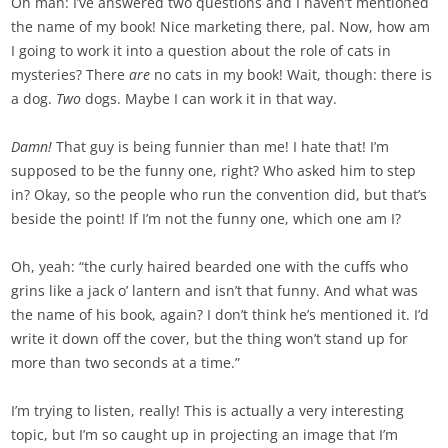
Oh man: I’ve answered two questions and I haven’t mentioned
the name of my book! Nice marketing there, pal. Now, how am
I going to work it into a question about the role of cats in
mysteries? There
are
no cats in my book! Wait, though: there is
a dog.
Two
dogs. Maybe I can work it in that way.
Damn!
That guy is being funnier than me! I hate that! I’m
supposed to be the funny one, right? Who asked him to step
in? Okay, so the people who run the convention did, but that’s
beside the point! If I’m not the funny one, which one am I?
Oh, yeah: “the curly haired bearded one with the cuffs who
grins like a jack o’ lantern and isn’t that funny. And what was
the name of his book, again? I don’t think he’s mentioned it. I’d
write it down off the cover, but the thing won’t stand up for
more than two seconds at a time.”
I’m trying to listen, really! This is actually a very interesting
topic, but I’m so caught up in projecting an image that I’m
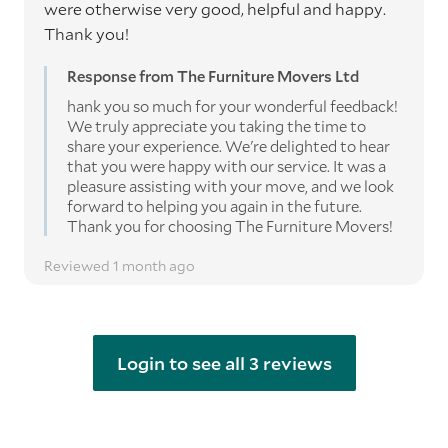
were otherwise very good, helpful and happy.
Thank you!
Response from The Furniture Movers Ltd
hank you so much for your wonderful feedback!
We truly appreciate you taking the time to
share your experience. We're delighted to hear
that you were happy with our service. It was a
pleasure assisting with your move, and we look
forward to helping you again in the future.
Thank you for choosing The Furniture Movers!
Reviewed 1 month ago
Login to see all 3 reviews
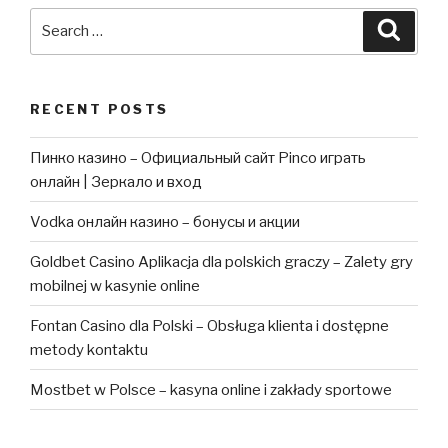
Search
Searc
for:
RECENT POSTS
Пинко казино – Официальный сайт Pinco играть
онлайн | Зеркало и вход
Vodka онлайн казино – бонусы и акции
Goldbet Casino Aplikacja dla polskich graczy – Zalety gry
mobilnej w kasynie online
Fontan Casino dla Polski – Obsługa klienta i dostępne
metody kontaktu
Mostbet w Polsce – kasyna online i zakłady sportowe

--

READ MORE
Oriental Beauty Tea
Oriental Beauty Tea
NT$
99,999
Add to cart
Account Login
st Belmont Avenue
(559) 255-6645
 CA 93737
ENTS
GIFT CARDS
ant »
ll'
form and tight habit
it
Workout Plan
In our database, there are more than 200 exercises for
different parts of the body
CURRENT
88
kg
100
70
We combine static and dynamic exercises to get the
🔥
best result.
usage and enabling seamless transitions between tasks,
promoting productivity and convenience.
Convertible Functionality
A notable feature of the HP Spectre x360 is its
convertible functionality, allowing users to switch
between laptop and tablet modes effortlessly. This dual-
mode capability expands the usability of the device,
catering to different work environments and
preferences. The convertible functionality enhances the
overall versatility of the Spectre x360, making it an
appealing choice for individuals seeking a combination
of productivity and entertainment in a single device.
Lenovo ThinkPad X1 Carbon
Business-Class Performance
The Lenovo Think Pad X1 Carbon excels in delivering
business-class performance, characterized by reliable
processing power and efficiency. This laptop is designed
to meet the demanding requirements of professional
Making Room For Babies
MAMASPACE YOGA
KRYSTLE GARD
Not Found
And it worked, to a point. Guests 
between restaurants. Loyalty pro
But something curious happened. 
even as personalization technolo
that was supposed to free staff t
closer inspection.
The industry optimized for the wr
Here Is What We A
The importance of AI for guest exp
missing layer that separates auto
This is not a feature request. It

...

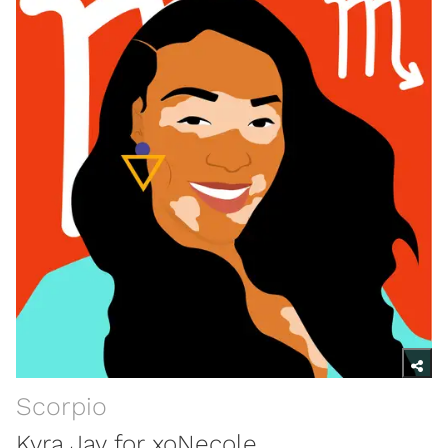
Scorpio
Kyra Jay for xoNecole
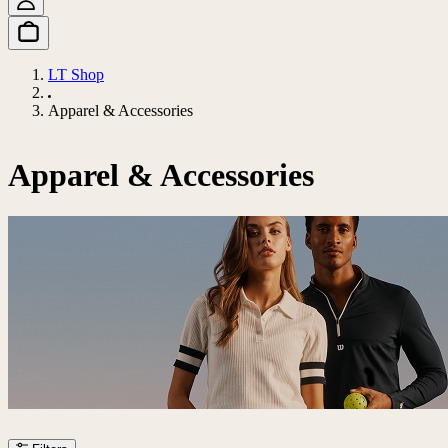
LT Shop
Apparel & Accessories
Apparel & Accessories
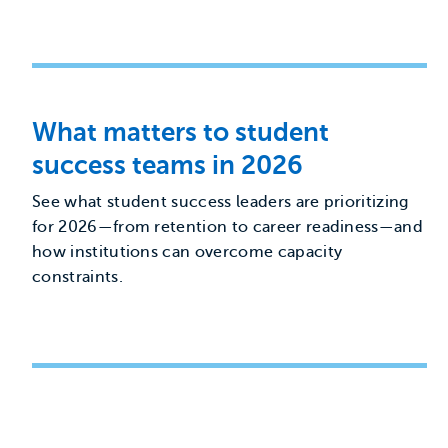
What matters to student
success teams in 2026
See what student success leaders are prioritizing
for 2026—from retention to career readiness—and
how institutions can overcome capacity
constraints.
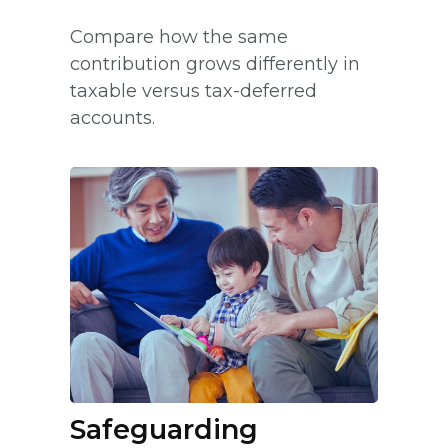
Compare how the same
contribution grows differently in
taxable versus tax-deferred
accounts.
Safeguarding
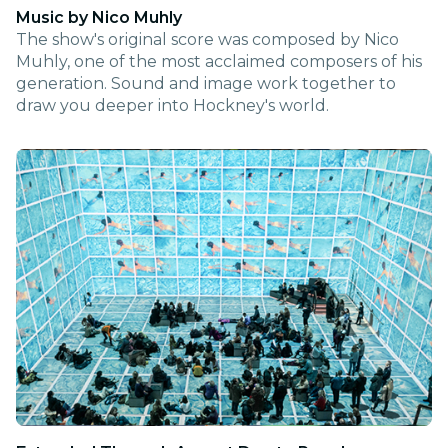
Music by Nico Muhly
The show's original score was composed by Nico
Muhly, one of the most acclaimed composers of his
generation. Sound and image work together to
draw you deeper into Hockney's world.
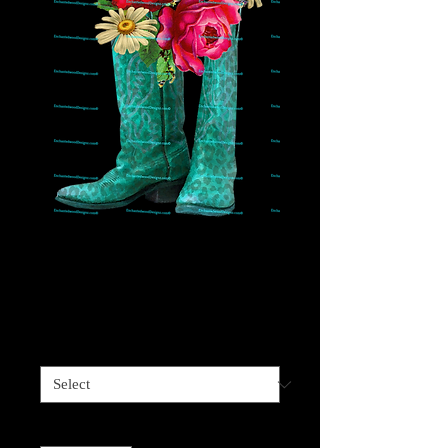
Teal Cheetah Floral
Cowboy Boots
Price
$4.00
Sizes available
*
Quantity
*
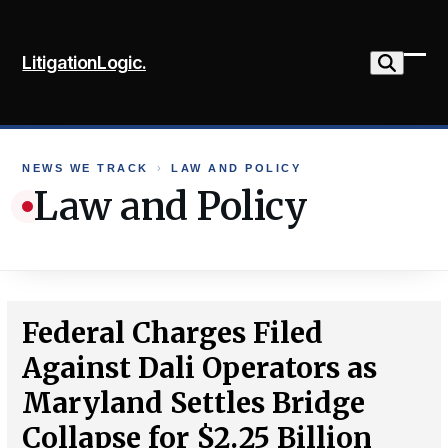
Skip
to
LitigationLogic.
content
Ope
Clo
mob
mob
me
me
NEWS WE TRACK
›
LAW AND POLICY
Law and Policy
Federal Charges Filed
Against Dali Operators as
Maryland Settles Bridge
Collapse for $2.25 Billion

*Work instruction*. From the records above, copy each line where the word "very" can be found.

*Answer box*.
I’m trying to listen, really! This is actually a very interesting
were otherwise very good, helpful and happy.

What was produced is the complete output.